I spent five months in Kenya, and a couple weeks with the Samburu tribe during
a drought. All their animals were dead, piled up, because there were no more
leaves to eat. We were driving a caravan of food to distribute in the region,
since otherwise the people would have been next. And the dilemma was explained
to me clearly: we can't just let people die. But it means we have to send food
aid all the time now, unlike decades ago, because the population is simply
larger than the land can support, except in its best years, and it makes the
people essentially permanently dependent on outside aid.
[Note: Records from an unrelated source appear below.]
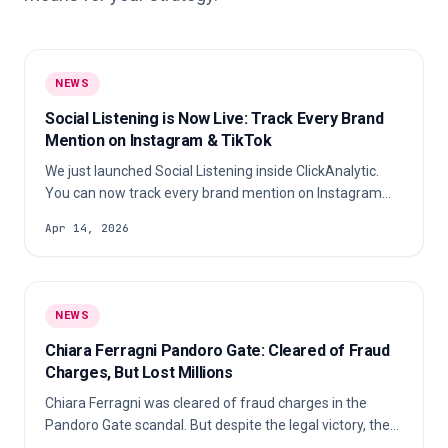
NEWS
Social Listening is Now Live: Track Every Brand
Mention on Instagram & TikTok
We just launched Social Listening inside ClickAnalytic.
You can now track every brand mention on Instagram
and TikTok, discover which creators are talking about
Apr 14, 2026
you, spot your best-performing content, and measure
your real organic ROI, all in minutes. Here’s exactly how it
works 👇 In this article What is Social Listening?
NEWS
Chiara Ferragni Pandoro Gate: Cleared of Fraud
Charges, But Lost Millions
Chiara Ferragni was cleared of fraud charges in the
Pandoro Gate scandal. But despite the legal victory, the
fallout cost her millions, major brand partnerships, and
So I'll admit to being stumped by what Melinda Gates means when she says that
overpopulation isn't the result of aid. Simply asserting that "countries with
the most deaths have among the fastest-growing populations in the world"
doesn't explain anything -- it's just a correlation, and might very well be
due to the fact that such countries _already_ receive the most food aid, for
example.

I'm certainly not arguing that I am against, or that anyone should be against,
food aid. But I am utterly unconvinced by Melissa Gates saying that "saving
lives leads to overpopulation" is a myth -- she doesn't substantiate it, and
it seems like the weakest part of the whole post. It all depends on how you
define overpopulation, but I just don't see it yet. Of course, rising income
and education lowers birth rates in the future, but that doesn't change the
simple fact that, at low levels of income and education, more food aid
directly results in more people, which is often more than traditional local
practices and agriculture can reliably and sustainably support.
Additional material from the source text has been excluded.